If $y=x^3-3x+1$ then $\frac{dy}{dx}=3x^2-3$. So $\frac{dy}{dx}$ at $(2,3)$ is $9$.

The equation of the line perpendicular and tangent to the curve is $y-3=\frac{-1}{9}(x-2)$ which when simplified is $9y+x-29=0.$

Answer 4

First, we need to find the slope of the line tangent to the curve at the point $(2,3)$.

• To do this, we need to find $\frac {dy}{dx}$ given $y = x^3 - 3x + 1$. $$\frac{dy}{dx} = 3x^2 - 3 = 3(x^2-1)$$
• So the slope of the tangent line is $\frac{dy}{dx}$ at $x = 2$: $\quad m = 3(2^2-1) = 9$.

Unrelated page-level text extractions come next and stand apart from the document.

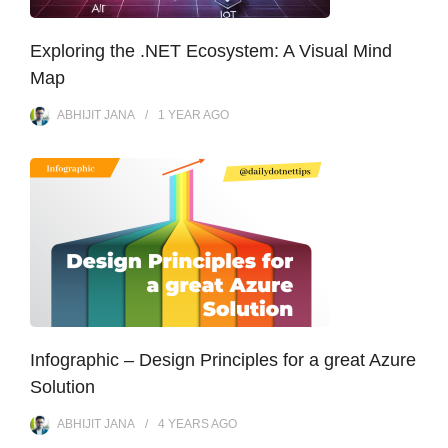
Exploring the .NET Ecosystem: A Visual Mind
Map
ABHIJIT JANA
1 YEAR
AGO
Infographic – Design Principles for a great Azure
Solution
ABHIJIT JANA
4 YEARS
AGO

Next, given that the line tangent to the curve at $(2, 3)$ has slope $m = 9$, we know that the slope of the line perpendicular to the tangent is the negative reciprocal of $9$:

• $m_\bot = -\dfrac 19$.

Finally, recall that given the slope m of a line, and a point $(x_0, y_0)$ on the line, we can use the point-slope form of the equation of a line:

• $y-y_0 = m(x-x_0)$
• Given that the desired perpendicular line has slope $m_\bot= - \dfrac19$, and the fact that $(2, 3)$ is a point on that line, the desired equation is given by $$y - 3 = -\frac 19(x -2)$$

Answer 5

Given a function $f(x)=x^3-3x+1$ the gradient function would be $$dy/dx$$ ie $3x^2-3$ and at (2,3) the gradient function would be equal to 9 hence for a straight line $y=mx+c$ which is tangent to the curve at (2,3) $y=9x-15$ Since the perpendicular has a gradient which is the negative reciprocal of the tangent the equation would be $$y=-x/9 + (3+2/9)$$